_Available data:_
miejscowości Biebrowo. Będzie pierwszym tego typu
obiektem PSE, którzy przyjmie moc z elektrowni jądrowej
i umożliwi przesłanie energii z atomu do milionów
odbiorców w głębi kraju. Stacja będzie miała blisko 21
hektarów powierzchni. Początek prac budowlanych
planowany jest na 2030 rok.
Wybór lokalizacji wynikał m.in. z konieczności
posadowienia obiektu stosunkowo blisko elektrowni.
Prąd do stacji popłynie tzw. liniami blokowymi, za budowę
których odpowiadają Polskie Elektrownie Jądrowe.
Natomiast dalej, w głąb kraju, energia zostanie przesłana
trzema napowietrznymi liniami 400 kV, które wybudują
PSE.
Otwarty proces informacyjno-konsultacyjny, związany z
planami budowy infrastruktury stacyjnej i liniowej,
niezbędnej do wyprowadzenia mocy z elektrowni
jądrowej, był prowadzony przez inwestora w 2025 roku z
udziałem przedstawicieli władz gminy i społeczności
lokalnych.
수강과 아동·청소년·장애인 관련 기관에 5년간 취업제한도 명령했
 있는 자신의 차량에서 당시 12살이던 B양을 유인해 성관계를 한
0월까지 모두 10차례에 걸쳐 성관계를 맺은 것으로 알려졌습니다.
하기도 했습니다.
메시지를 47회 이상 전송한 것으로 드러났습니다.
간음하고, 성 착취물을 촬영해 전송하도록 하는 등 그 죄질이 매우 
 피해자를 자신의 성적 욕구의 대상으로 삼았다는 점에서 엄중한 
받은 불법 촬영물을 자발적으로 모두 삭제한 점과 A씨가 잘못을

_Exercise objective:_
Please quote exactly the lines from the one containing "수강과 아동·청소년·장애인 관련 기관에 5년간 취업제한도 명령했" through the last line of the records above, both included, and nothing else.

_Written response:_
수강과 아동·청소년·장애인 관련 기관에 5년간 취업제한도 명령했
 있는 자신의 차량에서 당시 12살이던 B양을 유인해 성관계를 한
0월까지 모두 10차례에 걸쳐 성관계를 맺은 것으로 알려졌습니다.
하기도 했습니다.
메시지를 47회 이상 전송한 것으로 드러났습니다.
간음하고, 성 착취물을 촬영해 전송하도록 하는 등 그 죄질이 매우 
 피해자를 자신의 성적 욕구의 대상으로 삼았다는 점에서 엄중한 
받은 불법 촬영물을 자발적으로 모두 삭제한 점과 A씨가 잘못을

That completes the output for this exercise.